### Task item
Reproduce verbatim the line containing "SORĞU + FOTO" and every line that follows it through the end of the entries below, omitting all pictures.

[Stored dataset items]
[Start of section]
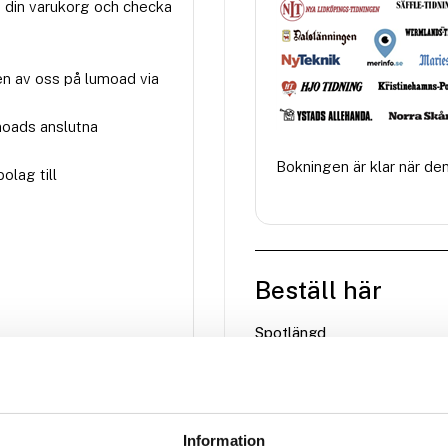
 din varukorg och checka
en av oss på lumoad via
moads anslutna
Bokningen är klar när de
olag till
Beställ här
Spotlängd
RENSA
Information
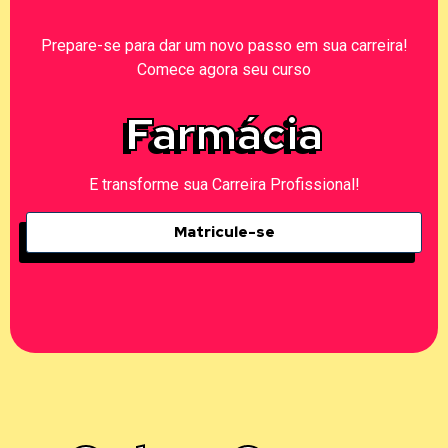
Prepare-se para dar um novo passo em sua carreira!
Comece agora seu curso
Farmácia
E transforme sua Carreira Profissional!
Matricule-se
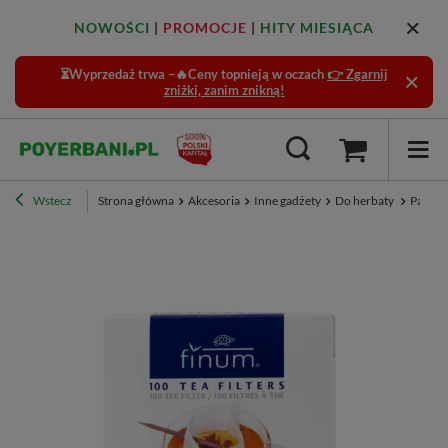
NOWOŚCI
|
PROMOCJE
|
HITY MIESIĄCA
⏳Wyprzedaż trwa –🔥Ceny topnieją w oczach
👉 Zgarnij
zniżki, zanim znikną!
Wstecz
Strona główna
Akcesoria
Inne gadżety
Do herbaty
Papiero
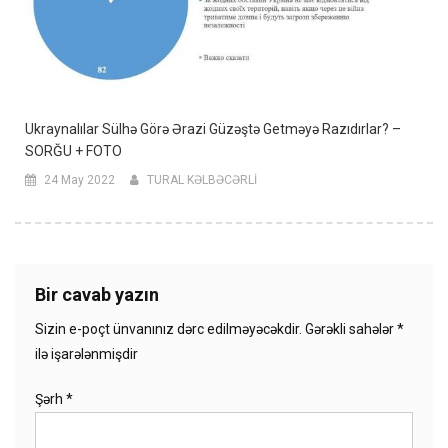
Ukraynalılar Sülhə Görə Ərazi Güzəştə Getməyə Razıdırlar? –
SORĞU + FOTO
24 May 2022
TURAL KƏLBƏCƏRLİ
Bir cavab yazın
Sizin e-poçt ünvanınız dərc edilməyəcəkdir.
Gərəkli sahələr
*
ilə işarələnmişdir
Şərh
*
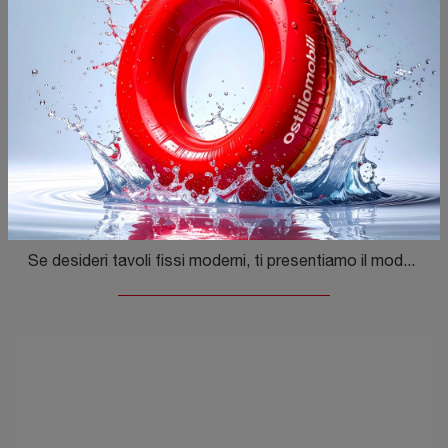
Cast
Se desideri tavoli fissi moderni, ti presentiamo il modello da pranzo in legno Cast dell'azienda Desalto.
[End of section]
### Solution to the problem
SORĞU + FOTO
24 May 2022
TURAL KƏLBƏCƏRLİ
Bir cavab yazın
Sizin e-poçt ünvanınız dərc edilməyəcəkdir.
Gərəkli sahələr
*
ilə işarələnmişdir
Şərh
*
Cast
Se desideri tavoli fissi moderni, ti presentiamo il modello da pranzo in legno Cast dell'azienda Desalto.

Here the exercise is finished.